Michael turned to me, his eyes filled with sorrow. “I’m sorry,” he whispered.

“Dad,” I tried to argue, but he didn’t listen.

“Do you want me to buy you?” Michael asked softly, and I nodded eagerly.

“P-please. Yes. I mean, yes, please buy me,” I replied.

Happiness bloomed in my chest; this was it. I’d be free, and…

“Told you I could make her beg,” Michael boasts as he shakes hands with Dad. “You owe me, Caspian.”

Dad grunts and stabs his finger in my direction. “Good for nothing,” he said coldly.

Finding out that Michael had made a bet with Dad to make me beg him to buy me, that’s the last time my heart broke. That night, I swore I’d never again let anyone else own me. Which means that when Michael dies, I’ll find a way to die too. That is if the Knight curse, or superstition, hasn’t claimed me when that day comes.

The curse is clear; three heirs are needed to make sure one survives. In the history of our family, there’s a pattern where only one of the three children survives. It’s been that way forever, and it’s a story that’s been passed down for generations.

While it’s easy to pass it off as nonsense, I suppose the proof is in the family tree. I hate the thought of my life being predetermined, like nothing I ever do or don’t do matters since the dice have already been cast. But… I also know I’m not meant to survive. I feel it deep in my marrow; the curse is going to claim me.

I’m so lost in my head I almost miss the black dress pants on the hanger. Pulling them out, I throw them over my shoulder along with some shirts and other clothes that might make me look less out of place at the university.

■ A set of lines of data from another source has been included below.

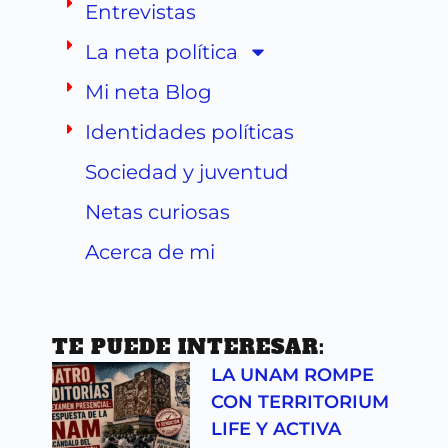
Entrevistas
La neta política
Mi neta Blog
Identidades políticas
Sociedad y juventud
Netas curiosas
Acerca de mi
TE PUEDE INTERESAR:
LA UNAM ROMPE
CON TERRITORIUM
LIFE Y ACTIVA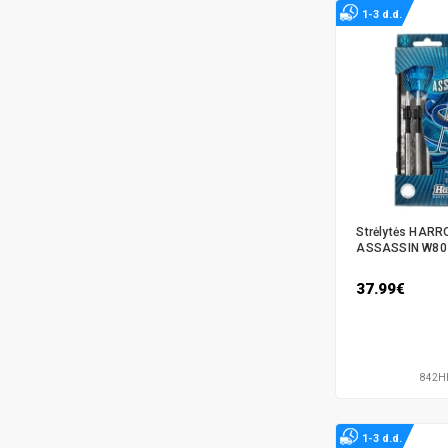
1-3 d.d.
Strėlytės HAR
ASSASSIN W80 
37.99€
842H
1-3 d.d.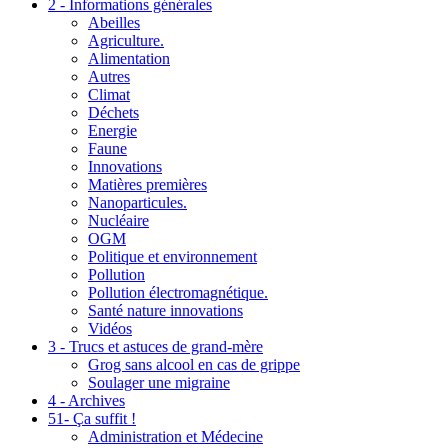
2 - Informations générales
Abeilles
Agriculture.
Alimentation
Autres
Climat
Déchets
Energie
Faune
Innovations
Matières premières
Nanoparticules.
Nucléaire
OGM
Politique et environnement
Pollution
Pollution électromagnétique.
Santé nature innovations
Vidéos
3 - Trucs et astuces de grand-mère
Grog sans alcool en cas de grippe
Soulager une migraine
4 - Archives
51- Ça suffit !
Administration et Médecine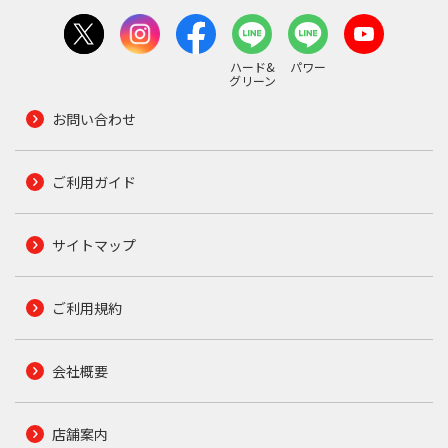
ハード&
パワー
グリーン
お問い合わせ
ご利用ガイド
サイトマップ
ご利用規約
会社概要
店舗案内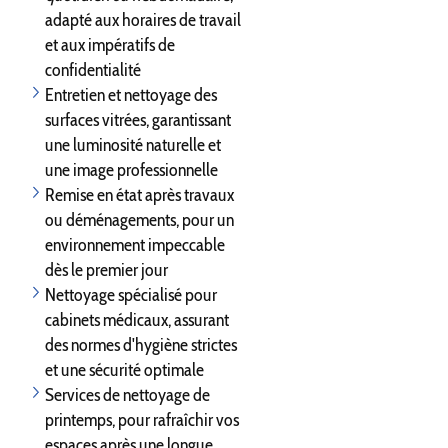
adapté aux horaires de travail
et aux impératifs de
confidentialité
Entretien et nettoyage des
surfaces vitrées, garantissant
une luminosité naturelle et
une image professionnelle
Remise en état après travaux
ou déménagements, pour un
environnement impeccable
dès le premier jour
Nettoyage spécialisé pour
cabinets médicaux, assurant
des normes d'hygiène strictes
et une sécurité optimale
Services de nettoyage de
printemps, pour rafraîchir vos
espaces après une longue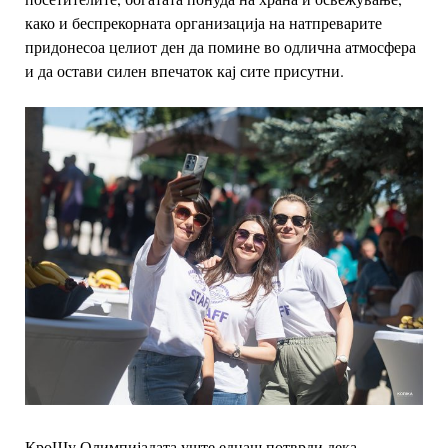
како и беспрекорната организација на натпреварите
придонесоа целиот ден да помине во одлична атмосфера
и да остави силен впечаток кај сите присутни.
КроШу Олимпијадата уште еднаш потврди дека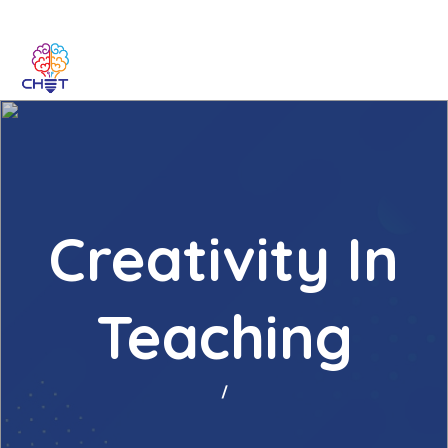
Creativity In
Teaching
/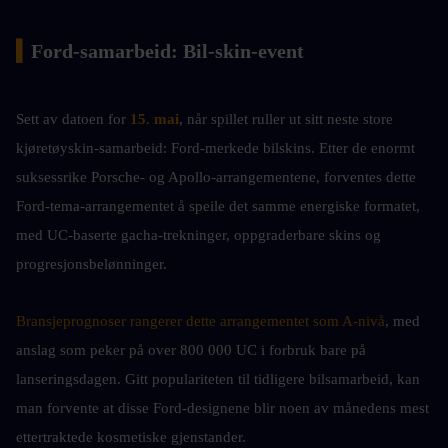
▍
Ford-samarbeid: Bil-skin-event
Sett av datoen for
 15. mai
, når spillet ruller ut sitt neste store 
kjøretøyskin-samarbeid: Ford-merkede bilskins. Etter de enormt 
suksessrike Porsche- og Apollo-arrangementene, forventes dette 
Ford-tema-arrangementet å speile det samme energiske formatet, 
med UC-baserte gacha-trekninger, oppgraderbare skins og 
progresjonsbelønninger.
Bransjeprognoser rangerer dette arrangementet som A-nivå
, med 
anslag som peker på over 800 000 UC i forbruk bare på 
lanseringsdagen. Gitt populariteten til tidligere bilsamarbeid, kan 
man forvente at disse Ford-designene blir noen av månedens mest 
ettertraktede kosmetiske gjenstander.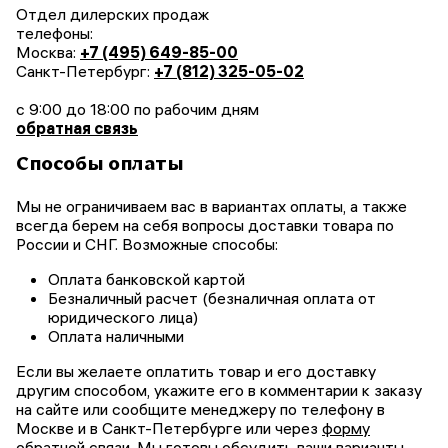
Отдел дилерских продаж
телефоны:
Москва:
+7 (495) 649-85-00
Санкт-Петербург:
+7 (812) 325-05-02
с 9:00 до 18:00 по рабочим дням
обратная связь
Способы оплаты
Мы не ограничиваем вас в вариантах оплаты, а также
всегда берем на себя вопросы доставки товара по
России и СНГ. Возможные способы:
Оплата банковской картой
Безналичный расчет (безналичная оплата от
юридического лица)
Оплата наличными
Если вы желаете оплатить товар и его доставку
другим способом, укажите его в комментарии к заказу
на сайте или сообщите менеджеру по телефону
в
Москве и
в Санкт-Петербурге или через
форму
обратной связи
. Мы готовы обсудить ваши варианты.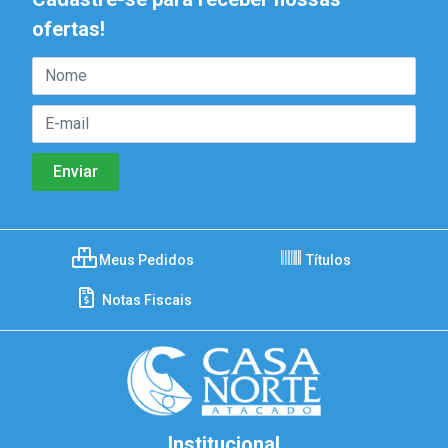
ofertas!
Meus Pedidos
Títulos
Notas Fiscais
Institucional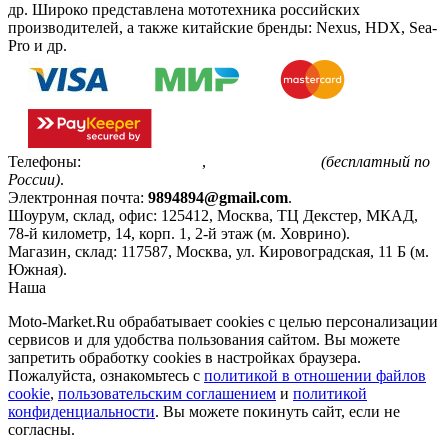
др. Широко представлена мототехника российских
производителей, а также китайские бренды: Nexus, HDX, Sea-
Pro и др.
Телефоны:
+7(495)799-85-55
,
8(800)511-48-94
(бесплатный по
России)
.
Электронная почта:
9894894@gmail.com
.
Шоурум, склад, офис:
125412
,
Москва
,
ТЦ Декстер, МКАД,
78-й километр, 14, корп. 1, 2-й этаж (м. Ховрино)
.
Магазин, склад:
117587
,
Москва
,
ул. Кировоградская, 11 Б (м.
Южная)
.
Наша
Политика конфиденциальности
Moto-Market.Ru обрабатывает сookies с целью персонализации
сервисов и для удобства пользования сайтом. Вы можете
запретить обработку сookies в настройках браузера.
Пожалуйста, ознакомьтесь с
политикой в отношении файлов
cookie
,
пользовательским соглашением
и
политикой
конфиденциальности
. Вы можете покинуть сайт, если не
согласны.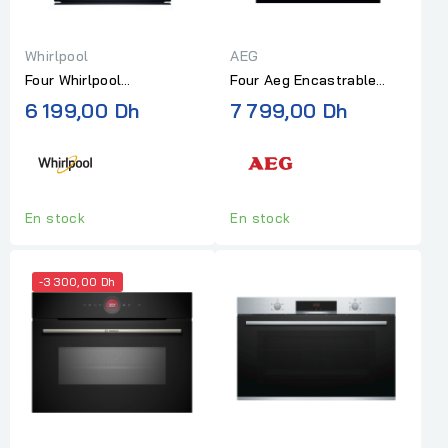
Whirlpool
AEG
Four Whirlpool
Four Aeg Encastrable
Encastrable
Steambake 5000- 9
6 199,00 Dh
7 799,00 Dh
Multifonction Noir
fcontions 72l
En stock
En stock
-3 300,00 Dh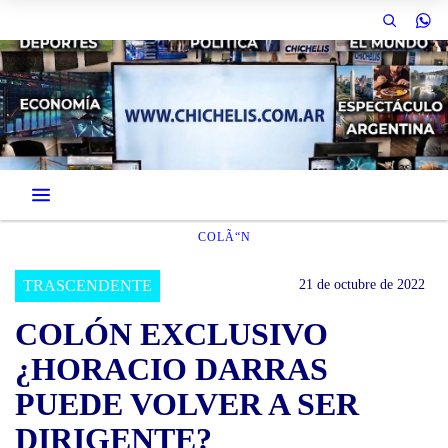
COLÃ“N
TRASCENDENTE
21 de octubre de 2022
COLÓN EXCLUSIVO
¿HORACIO DARRAS
PUEDE VOLVER A SER
DIRIGENTE?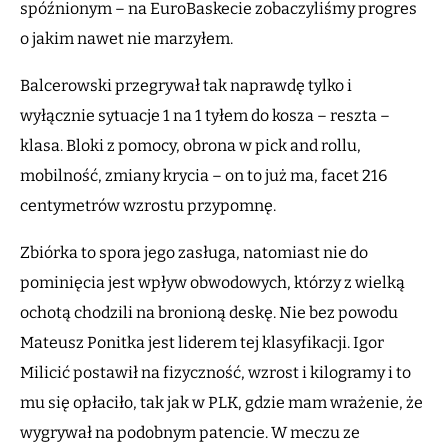
spóźnionym – na EuroBaskecie zobaczyliśmy progres
o jakim nawet nie marzyłem.
Balcerowski przegrywał tak naprawdę tylko i
wyłącznie sytuacje 1 na 1 tyłem do kosza – reszta –
klasa. Bloki z pomocy, obrona w pick and rollu,
mobilność, zmiany krycia – on to już ma, facet 216
centymetrów wzrostu przypomnę.
Zbiórka to spora jego zasługa, natomiast nie do
pominięcia jest wpływ obwodowych, którzy z wielką
ochotą chodzili na bronioną deskę. Nie bez powodu
Mateusz Ponitka jest liderem tej klasyfikacji. Igor
Milicić postawił na fizyczność, wzrost i kilogramy i to
mu się opłaciło, tak jak w PLK, gdzie mam wrażenie, że
wygrywał na podobnym patencie. W meczu ze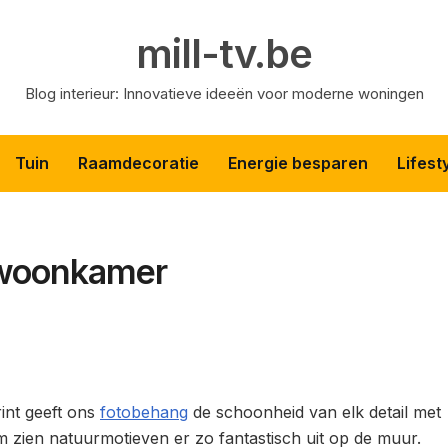
mill-tv.be
Blog interieur: Innovatieve ideeën voor moderne woningen
Tuin
Raamdecoratie
Energie besparen
Lifest
e woonkamer
rint geeft ons
fotobehang
de schoonheid van elk detail met
zien natuurmotieven er zo fantastisch uit op de muur.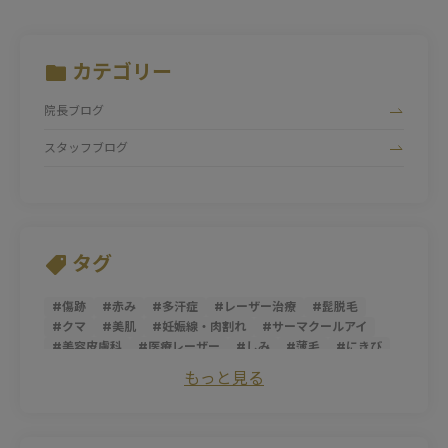
カテゴリー
院長ブログ
スタッフブログ
タグ
#
傷跡
#
赤み
#
多汗症
#
レーザー治療
#
髭脱毛
#
クマ
#
美肌
#
妊娠線・肉割れ
#
サーマクールアイ
#
美容皮膚科
#
医療レーザー
#
しみ
#
薄毛
#
にきび
#
トライフィルプロ
#
スレッドリフト
#
ダーマペン
もっと見る
#
サーマクールFLX
#
ニキビ跡
#
シミ
#
ほうれい線
#
糸リフト
#
そばかす
#
ピコレーザー
#
マッサージピール
#
パントガール
#
美白
#
アンチエイジング
#
ダイエット
#
肌荒れ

It’s not lost on me that I’m obsessing over something as simple as what to wear, which is stupid. I’m looking at this all wrong. Attending Holloway is giving me a reprieve, something to do. What does it matter if I don’t fit in? It’s getting me out of the house, something I should embrac e wholeheartedly.

“I can do this,” I whisper to myself as I walk into the bedroom, placing all the clothes I’ve picked out on the bed.